Quick facts for kidsChurch of Scotland
Modern logo of the Church of Scotland
|Separated from||Roman Catholic Church|
|Members||352,912 registered 1.5 million adherents (2014)|
The Church of Scotland (Scots: The Scots Kirk, Scottish Gaelic: Eaglais na h-Alba), known informally by its Scots language name, the Kirk, is the national church of Scotland. Protestant and Presbyterian, its longstanding decision to respect "liberty of opinion in points which do not enter into the substance of the Faith." means it is relatively tolerant of a variety of theological positions, including those who would term themselves conservative and liberal in their doctrine, ethics and interpretation of Scripture.
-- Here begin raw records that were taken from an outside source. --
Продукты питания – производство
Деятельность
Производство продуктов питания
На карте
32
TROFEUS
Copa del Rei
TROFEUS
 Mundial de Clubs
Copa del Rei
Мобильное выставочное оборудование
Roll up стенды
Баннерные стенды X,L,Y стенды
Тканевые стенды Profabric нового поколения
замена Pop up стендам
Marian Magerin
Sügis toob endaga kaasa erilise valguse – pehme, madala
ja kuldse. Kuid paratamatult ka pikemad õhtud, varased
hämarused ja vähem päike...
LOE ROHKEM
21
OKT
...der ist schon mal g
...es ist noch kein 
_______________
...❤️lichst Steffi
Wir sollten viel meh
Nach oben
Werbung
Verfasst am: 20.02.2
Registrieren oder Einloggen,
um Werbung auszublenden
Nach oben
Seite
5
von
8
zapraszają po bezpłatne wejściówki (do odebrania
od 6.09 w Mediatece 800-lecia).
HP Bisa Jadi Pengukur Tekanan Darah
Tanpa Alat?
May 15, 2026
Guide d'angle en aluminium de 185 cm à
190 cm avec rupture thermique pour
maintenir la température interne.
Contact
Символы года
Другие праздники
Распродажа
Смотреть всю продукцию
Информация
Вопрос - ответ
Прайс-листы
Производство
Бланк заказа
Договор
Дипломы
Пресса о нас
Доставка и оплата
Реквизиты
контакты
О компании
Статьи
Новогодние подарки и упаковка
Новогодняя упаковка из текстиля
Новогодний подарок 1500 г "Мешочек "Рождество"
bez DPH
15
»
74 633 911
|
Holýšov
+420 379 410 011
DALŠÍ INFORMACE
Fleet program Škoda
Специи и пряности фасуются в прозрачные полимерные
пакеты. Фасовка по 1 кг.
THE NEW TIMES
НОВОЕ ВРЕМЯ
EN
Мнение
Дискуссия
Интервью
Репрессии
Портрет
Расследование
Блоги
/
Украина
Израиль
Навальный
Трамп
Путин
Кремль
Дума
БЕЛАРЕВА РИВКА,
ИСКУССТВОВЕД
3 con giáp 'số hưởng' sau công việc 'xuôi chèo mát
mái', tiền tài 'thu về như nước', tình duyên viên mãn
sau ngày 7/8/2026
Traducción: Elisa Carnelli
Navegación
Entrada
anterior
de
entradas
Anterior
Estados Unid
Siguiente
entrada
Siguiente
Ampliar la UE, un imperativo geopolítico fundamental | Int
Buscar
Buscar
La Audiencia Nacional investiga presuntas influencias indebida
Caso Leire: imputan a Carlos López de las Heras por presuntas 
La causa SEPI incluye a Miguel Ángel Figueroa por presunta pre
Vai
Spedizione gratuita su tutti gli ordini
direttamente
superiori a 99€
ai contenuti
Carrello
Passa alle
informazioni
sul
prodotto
The Church of Scotland traces its roots back to the beginnings of Christianity in Scotland, but its identity is principally shaped by the Reformation of 1560. As of December 2013, its pledged membership is 398,389, or about 7.5% of the total population – though according to the 2014 Scottish Annual Household Survey, a significantly higher 27.8% of the Scottish population, or 1.5 million adherents, claimed some form of allegiance to it and in the 2011 census 32.4% claimed allegiance to the church. (see Religion in Scotland).
- See also: History of Scotland
While the Church of Scotland traces its roots back to the earliest Christians in Scotland, its identity was principally shaped by the Scottish Reformation of 1560. At that point, many in the then church in Scotland broke with Rome, in a process of Protestant reform led, among others, by John Knox. It reformed its doctrines and government, drawing on the principles of John Calvin which Knox had been exposed to while living in Geneva, Switzerland. In 1560, an assembly of some nobles, lairds and burgesses, as well as several churchmen, claiming in defiance of the Queen to be a Scottish Parliament, abolished papal jurisdiction and approved the Scots Confession, but did not accept many of the principles laid out in Knox's First Book of Discipline, which argued, among other things, that all of the assets of the old church should pass to the new. The 1560 Reformation Settlement was not ratified by the crown, as the monarch, Mary, Queen of Scots, a Catholic, refused to do so, and the question of church government also remained unresolved. In 1572 the acts of 1560 were finally approved by the young King James VI, the son of Queen Mary, but the Concordat of Leith also allowed the crown to appoint bishops with the church's approval. John Knox himself had no clear views on the office of bishop, preferring to see them renamed as 'superintendents'; but in response to the new Concordat a Presbyterian party emerged headed by Andrew Melville, the author of the Second Book of Discipline.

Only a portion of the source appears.